Sample project to demo type ahead or autocomplete using FTS/n-gram approach
Autocomplete suggestions are delivered using the Edge N gram based approach. User has to define the n-gram (eg: min-2/max-10) token filter for the field on which the type ahead or suggestion is intended.
As a quick reminder, an edge-n-gram toekn filter will tokenize the input like below.
An edge-n-gram tokenizer of min length 2 and max length 6 would tokenize given the text “jurassic park” like below.
ju, jur, jura, juras, jurass, pa, par, park.
The approach followed here involves the use of different index and query time analyzers.
During indexing, autocomplete intended fields has to be analyzed with a custom analyzer making use of edge-n-gram token filter. (should be chained with to_lower filter too if needed). And later during query (match query) time, simple analyzer should be used to prevent the unnecessary splitting of the query text.
Along with the match query, the client is requesting for the actual auto completed
field contents using Fields
option in the search request and this value will be
used as the auto completed text for the user.

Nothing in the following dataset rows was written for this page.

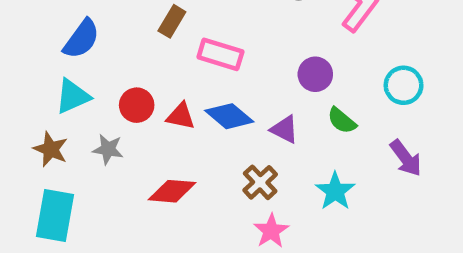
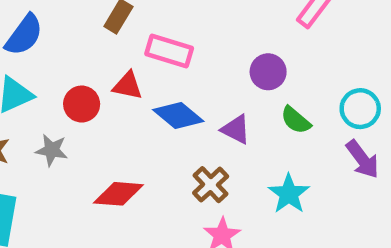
cyan circle: (404, 85) -> (360, 109), moved
red triangle: (181, 116) -> (128, 86), moved

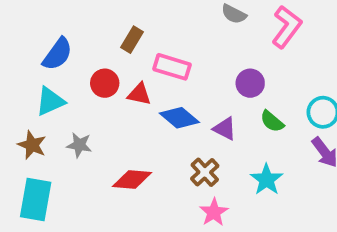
red circle: (82, 104) -> (105, 83), moved

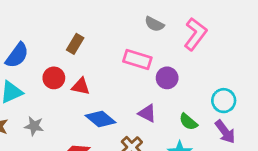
pink rectangle: (172, 67) -> (137, 60), moved
blue diamond: (179, 118) -> (101, 119), moved
green semicircle: (272, 121) -> (188, 122), moved

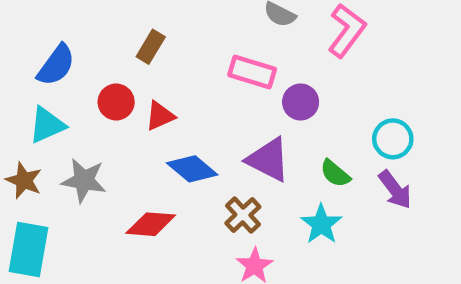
red triangle: (81, 86) -> (160, 116), turned -36
purple triangle: (147, 113) -> (268, 160), size x1.5
gray star: (34, 126) -> (84, 180), size x1.4

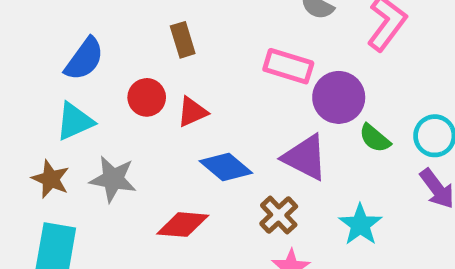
brown rectangle: (151, 47) -> (183, 40), turned -48
purple circle: (301, 102) -> (339, 97), size x1.4
green semicircle: (335, 173) -> (375, 138), moved

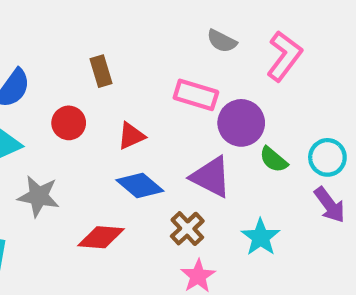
red triangle: (192, 112) -> (131, 136), moved

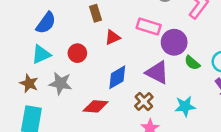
red circle: (69, 123) -> (77, 53), moved
red triangle: (131, 136) -> (112, 37), moved
blue diamond: (140, 185) -> (117, 77), turned -70
cyan star: (261, 237) -> (185, 106), turned 30

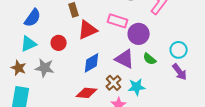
red triangle: (112, 37) -> (88, 30), size x1.5
green semicircle: (192, 63) -> (150, 59), moved
red diamond: (96, 106) -> (87, 93), moved
cyan star: (185, 106) -> (137, 87), moved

For example, a match query for “jur” or “pa” will match all of the below titles.
-Jurassic Park
-Jurassic Park III
-The Lost World: Jurassic Park
This approach has the benefits of,
Matches text from terms positioned at any places of the searched field. This approach is generally fast for queries as it boils down to a normal term search. Spelling mistakes can be taken care by the match query through the fuzzy option.
Note: This sample code is purely for demo purposes and no optimisations/clean ups are taken care.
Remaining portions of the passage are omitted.